Louise Noguchi was born in Toronto, and has been active in the Toronto art community since 1981. Her work has been included in solo and group exhibitions across Canada and internationally. A selection of these exhibitions follows: “Das zweite Gesicht”, Deutsches Museum, Munich (2002); “Track Records,” Oakville Galleries, Oakville, and the Canadian Museum of Contemporary Photography, Ottawa (1997-1999); “Modus Operandi,” Contemporary Art Gallery, Vancouver, and the Canadian Embassy in Tokyo, Japan (1996); and, “Louise Noguchi Selected Works: 1982 – 1985,” The Power Plant, Toronto (1989).
Dr. John G. Hatch is associate professor of art history at Western University in London Ontario. He received his doctorate from the University of Essex in art history and theory.
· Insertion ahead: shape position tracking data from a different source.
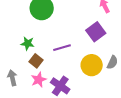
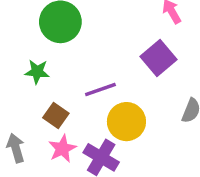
green star: (28, 43) -> (37, 72), moved
yellow circle: (92, 65) -> (126, 122), moved

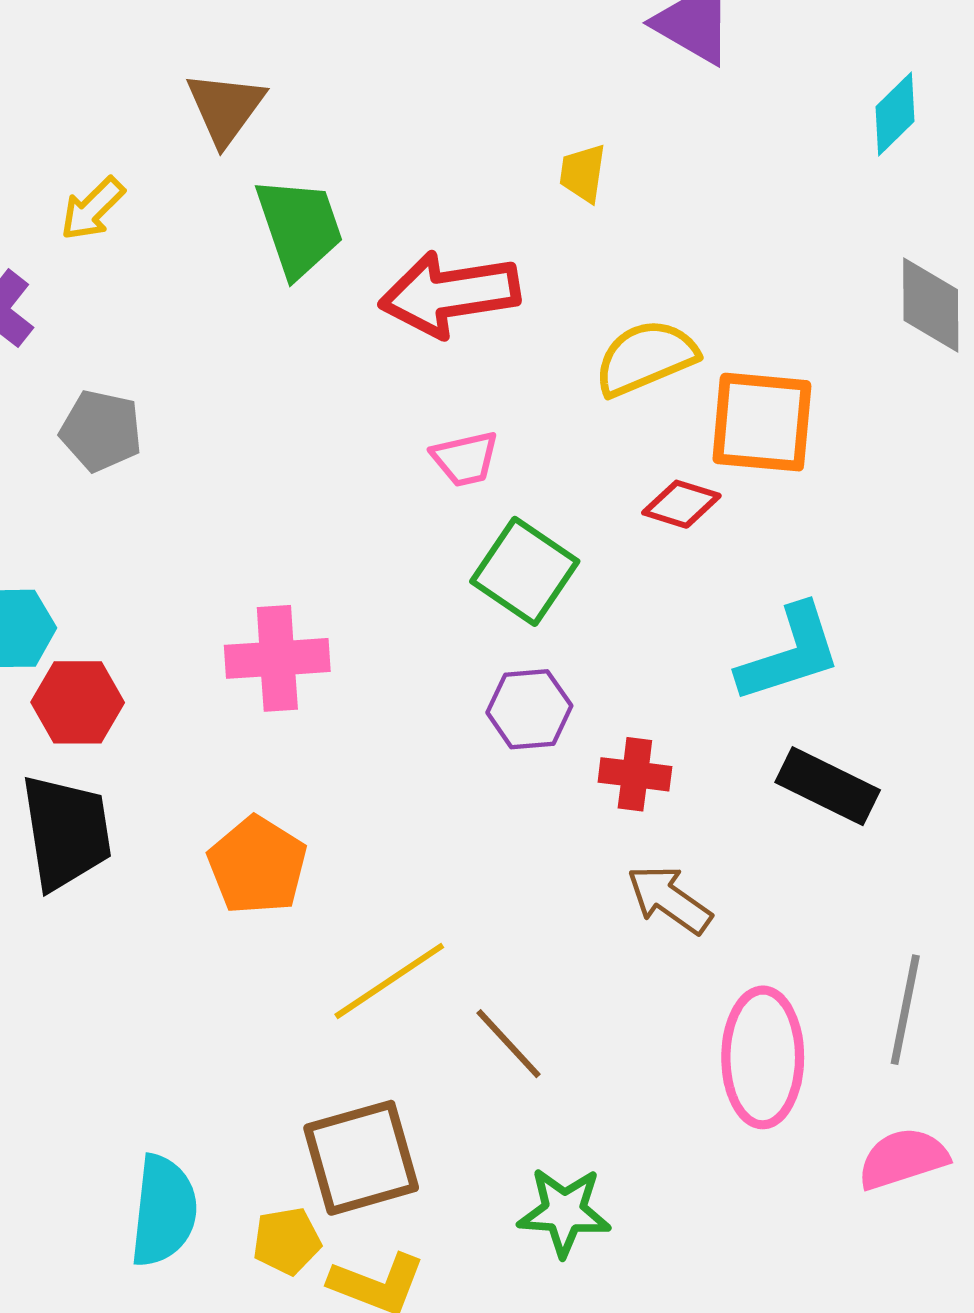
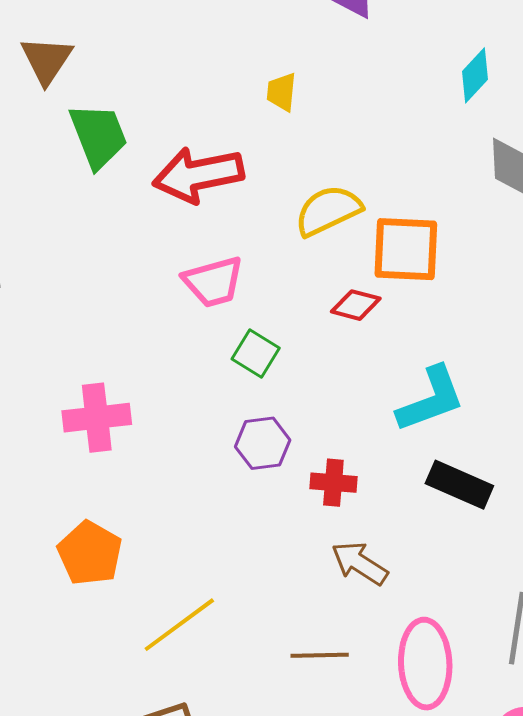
cyan diamond: (895, 114) -> (475, 75), moved
pink trapezoid: (465, 459) -> (213, 282), size x1.4
green square: (525, 571) -> (256, 354), size x0.7
brown line: (509, 1044) -> (320, 655), moved, turned -46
His area of research is twentieth-century European and American art and theory, with a particular interest in the points of convergence between art and science. His articles have examined the work of Robert Smithson, Cindy Sherman, Francis Bacon, Frantisek Kupka, Shi Zhiying, amongst others, and most recently the German photographer Thomas Ruff. He is the Art Canada Institute author of monographs on Paterson Ewen and Kazuo Nakamura and is currently working on his third title examining the life and work of Doris McCarthy.
Kanbara has been working for nearly five decades: across media in painting, printmaking and sculpture, and as a curator and arts administrator. He was a founding member and the first administrator of Hamilton Artists Inc. (known then as Hamilton Artists’ Co-op) in the late 1970s and early ‘80s, going on to hold curatorial positions at Burlington Art Centre; Art Gallery of Hamilton; Glenhyrst Art Gallery of Brant; JC Gallery at the Japanese Canadian Cultural Centre (Toronto). He was also Executive Director of the Toronto Chapter, National Association of Japanese Canadians, Chair of the NAJC Endowment Fund and National Executive member. As one of the first to open a gallery space along Hamilton’s James Street North in the early aughts, Kanbara has been the proprietor of you me gallery since 2003. In 2021, he won a Governor General’s Award in Visual and Media Arts for his countless contributions.